大学生のかくれんぼ
「あれ、六実がいないぞ」
俺と未来はフェリーのデッキから戻り六実を探していた。 けれどいくら探しても六実は見つからなかった。
「六実ちゃんどこ行ったんだろう…… 迷ってないといいんけど……」
「流石にフェリー内で迷うことなんてないだろ。 それに降りるときにスマホに連絡入れとけばいいだろ」
「でもいないと心配だよ…… 一緒に探そ? ね?」
未来は上目遣いで俺にお願いしてくる。
可愛すぎかよ…… しょうがない、未来に免じて探すとするか。
「わかったよ。 でもフェリー内は一周したはずだぞ? それでもいないってことはどこかに隠れているか、ずっと入れ違いになってるってことだぞ?」
「そうだよねー。 六実ちゃんが行きそうなところかー」
六実ならどうするか…… 例えば俺らだけデッキに上がったのに拗ねてどこか端の方にいるとか?
*
「あ、いた。」
「つっくんの予想通りー。 六実ちゃんみーつけた!」
俺の予想通りフェリーの後方にある小さな休憩室の窓際に六実はいた。 六実はつまらなそうに窓の外を見つめながらジュースを飲んでいる。
「紗月に未来ちゃん、暇だったよ……」
「そういえばフェリーの中でもデッキに行けるチケットを買えるみたいだぞ」
「えー!? それを早く言ってよ!」
だってデッキに張り紙がしてあったんだもん。 それに船内にも張り紙はあると思うしわざわざ言いに行かなくてもいいかって思ったんだもん。
「まあ、船内からでも景色はきれいだったろ?」
「まあそうだけど……」
『まもなく港に到着いたしますのでお荷物をご確認の上、乗降口までお越しください』
アナウンスがあり窓を見てみると陸地がすぐ近くになっていて周りには誰もいない。 それにここがフェリーの後方であることを思い出した。

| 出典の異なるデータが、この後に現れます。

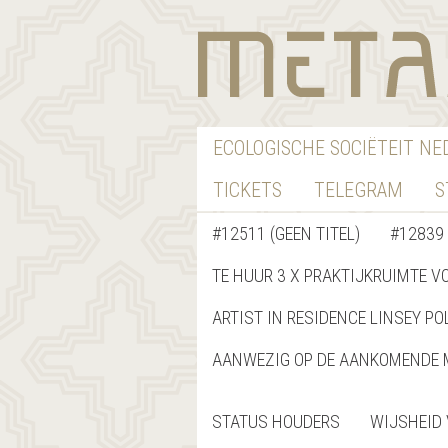
ECOLOGISCHE SOCIËTEIT N
TICKETS
TELEGRAM
S
#12511 (GEEN TITEL)
#12839 
TE HUUR 3 X PRAKTIJKRUIMTE V
ARTIST IN RESIDENCE LINSEY PO
AANWEZIG OP DE AANKOMENDE 
STATUS HOUDERS
WIJSHEID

「まずいぞ。 迷惑をかけるわけにもいかないし急いで乗降口で行くぞ」
「あいさー!」
六実に急いで準備をさせ、俺たちは乗降口へ向かった。 幸い港に到着すると同時に乗降口に滑り込み何とか間に合ったけれど全員息が上がっていた。
「はあ、はあ、何とか間に合ったね……」
「運動不足にダッシュはさせちゃダメだろ……」
普段パソコンと机にしか向かっていないのに急にダッシュなんて無理に決まってんだろ…… もう今日の分の体力使っちゃったじゃねえか……

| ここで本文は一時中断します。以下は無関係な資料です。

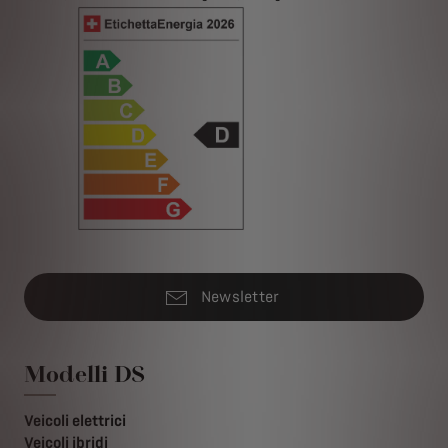
Newsletter
Modelli DS
Veicoli elettrici
Veicoli ibridi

「紗月は運動しなさすぎなんだよー。 私を見習って少しは体動かしたらどうなの?」
「うるせえ…… 六実だって息上がってるだろ……」
続々と降りるお客さんを見送る乗組員さんが俺らを見るなり驚いた顔をしている。
まあ、当たり前か…… さて体力も使い果たしたし、これから半日なにしようかな。